Directions:
Starting with the line that has "จากลาสเวกัส เมืองแห่งแสงสีที่ไม่เคยหลับใหล" in the records below and stopping after the line that has "2. 季節ごとの見どころ", output every line exactly and nothing else; skip pictures.

────────────────────

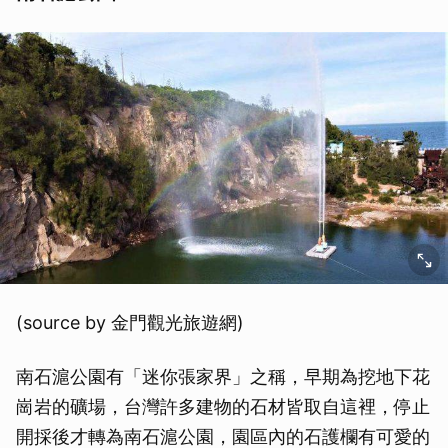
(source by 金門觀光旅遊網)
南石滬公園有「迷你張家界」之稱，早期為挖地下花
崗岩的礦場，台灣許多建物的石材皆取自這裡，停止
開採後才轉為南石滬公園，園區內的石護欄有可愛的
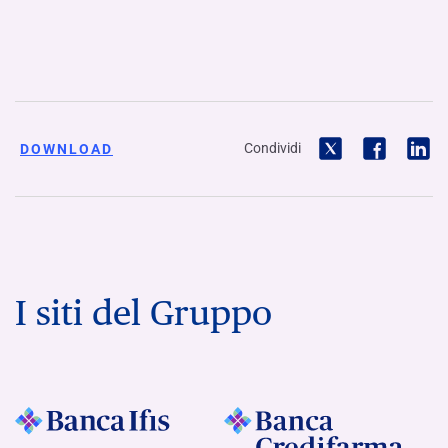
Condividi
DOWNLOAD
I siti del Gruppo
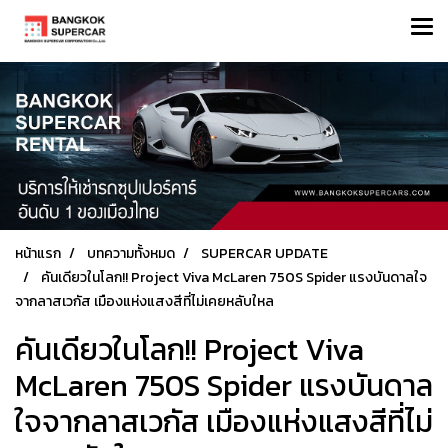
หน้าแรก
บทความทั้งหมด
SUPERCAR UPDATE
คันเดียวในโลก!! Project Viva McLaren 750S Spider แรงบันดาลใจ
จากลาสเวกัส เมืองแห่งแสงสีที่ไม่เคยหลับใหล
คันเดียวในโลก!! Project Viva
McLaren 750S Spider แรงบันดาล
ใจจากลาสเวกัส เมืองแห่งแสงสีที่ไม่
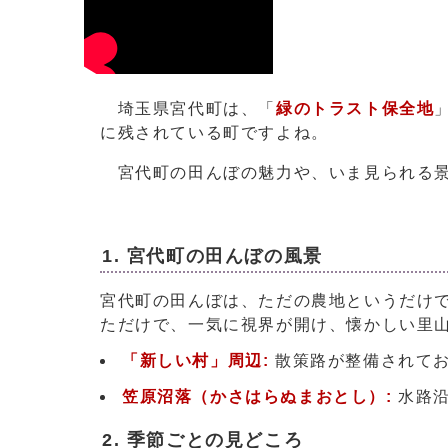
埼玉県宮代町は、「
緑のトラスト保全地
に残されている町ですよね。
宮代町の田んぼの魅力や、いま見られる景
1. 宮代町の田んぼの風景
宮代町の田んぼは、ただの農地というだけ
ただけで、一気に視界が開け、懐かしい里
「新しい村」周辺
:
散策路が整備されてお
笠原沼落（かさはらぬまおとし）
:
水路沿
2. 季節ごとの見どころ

────────────────────

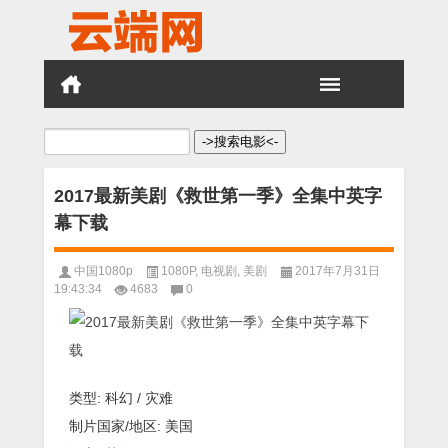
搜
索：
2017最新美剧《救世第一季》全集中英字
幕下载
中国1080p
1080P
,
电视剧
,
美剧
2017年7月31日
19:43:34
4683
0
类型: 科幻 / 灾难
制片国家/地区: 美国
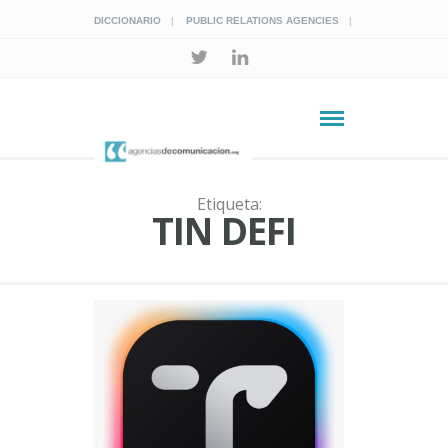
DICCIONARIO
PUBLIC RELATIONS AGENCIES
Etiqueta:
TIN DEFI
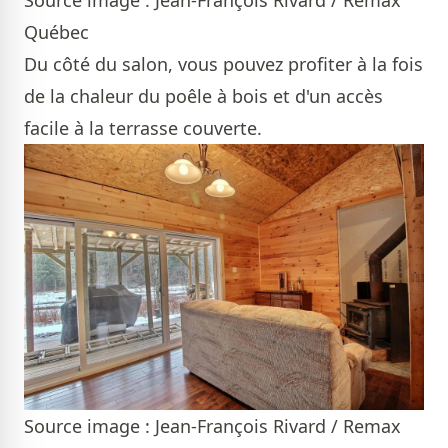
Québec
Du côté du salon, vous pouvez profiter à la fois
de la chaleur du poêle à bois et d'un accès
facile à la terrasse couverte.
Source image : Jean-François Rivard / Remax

────────────────────

Reply:
จากลาสเวกัส เมืองแห่งแสงสีที่ไม่เคยหลับใหล
คันเดียวในโลก!! Project Viva
McLaren 750S Spider แรงบันดาล
ใจจากลาสเวกัส เมืองแห่งแสงสีที่ไม่
埼玉県宮代町は、「
緑のトラスト保全地
に残されている町ですよね。
宮代町の田んぼの魅力や、いま見られる景
1. 宮代町の田んぼの風景
宮代町の田んぼは、ただの農地というだけ
ただけで、一気に視界が開け、懐かしい里
「新しい村」周辺
:
散策路が整備されてお
笠原沼落（かさはらぬまおとし）
:
水路沿
2. 季節ごとの見どころ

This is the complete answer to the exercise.